10 Best Progressive Rock Albums Of The 2000s

Still making progress in the 21st century.

progressive rock prog rock albums
Roc Nation

As the '70s blew over, progressive rock, the arguable king of all rock, gradually slipped from its peak.

Gone were the days of its mainstream phenomena. Instead, as the years rolled by, it moved into the world of cult fandom.

Despite the drop in recognition, a new generation of artists moved in, picking up where the likes of Pink Floyd, Rush, Jethro Tull and Yes left off.

As is customary with prog rock, new genres and musical scenes stepped in, blending the already-eclectic sound with everything from more jazz (King Crimson no doubt approved) to death metal. The result was an often darker, heavier side of the genre as it entered a phase commonly known as nu prog.

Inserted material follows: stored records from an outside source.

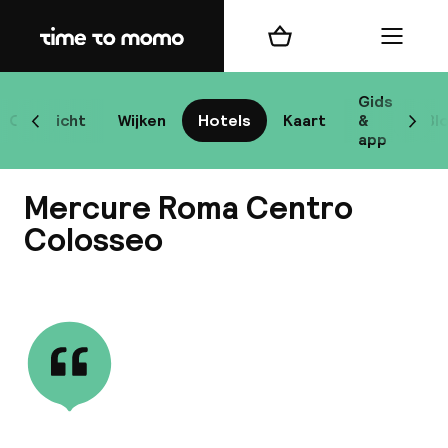
Home
Winkelmand
Menu
R
Gids
Overzicht
Wijken
Hotels
Kaart
&
Bl
Scroll naar links
Scrol
app
B
Mercure Roma Centro
Colosseo
Bekijk alle
best
Reisi
We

The results as the 21st century kicked off were mixed and varied. The genre know longer quite had the driving force and dominance of its heyday but instead spread out far and wide as its name and styling grew to diverse to completely nail down.

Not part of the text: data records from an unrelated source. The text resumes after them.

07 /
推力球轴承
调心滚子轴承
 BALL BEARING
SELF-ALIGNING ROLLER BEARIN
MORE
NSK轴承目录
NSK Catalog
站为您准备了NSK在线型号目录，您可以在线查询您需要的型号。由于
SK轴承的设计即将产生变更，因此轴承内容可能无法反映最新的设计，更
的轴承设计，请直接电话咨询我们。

Overall, the noughties were an exciting time to be a prog fan. Everything from lighter, poppier melodies and concepts to ferociously grim, hard-hitting heavy metal-influenced riffs was on offer to enjoy.

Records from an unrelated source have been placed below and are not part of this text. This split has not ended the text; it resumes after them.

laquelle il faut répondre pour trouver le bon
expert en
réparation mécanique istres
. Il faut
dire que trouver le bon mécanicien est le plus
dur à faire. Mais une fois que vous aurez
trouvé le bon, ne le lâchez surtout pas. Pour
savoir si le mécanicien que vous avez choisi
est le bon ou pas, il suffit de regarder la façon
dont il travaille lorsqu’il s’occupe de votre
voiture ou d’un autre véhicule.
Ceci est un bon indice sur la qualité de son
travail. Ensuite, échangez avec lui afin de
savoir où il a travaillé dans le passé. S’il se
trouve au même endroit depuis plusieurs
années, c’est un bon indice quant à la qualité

10. Opeth - Blackwater Park

Stockholm's heaviest contribution to the prog world have time and again taken the genre to newer, angrier extremes.

'Blackwater Park', their fifth LP, saw the group plumb new depths of the extreme side of prog, mixing it with death metal for a startling but still technically sound vibe. It's a dramatic peak in the group's long and storied run, mixing extreme metal ideology with classic blues and jazz vibes. For metalheads, it was further vindication that heavy music can indeed live up to the technical wizardry of its artsier rock forbearers.

The titular track is a ferocious, 12-minute climax to a hybrid LP that gracefully jumps from strength to strength. It ultimately encapsulates everything that has come before it on the album, providing a perfect crescendo to the audio adventure the group have taken their listeners on.

Aided by Porcupine Tree frontman Steven Wilson coming in for the production, the group sift through suitably dark and macabre fare throughout. It's moody and unsettling but never lacking in intelligence or imagination.

At the time of its 2001 release, Blackwater Park left jaws on the floor throughout the prog and metal worlds alike. A perfect showcase of both intensity and innovation, it remains a seminal classic 21 years on.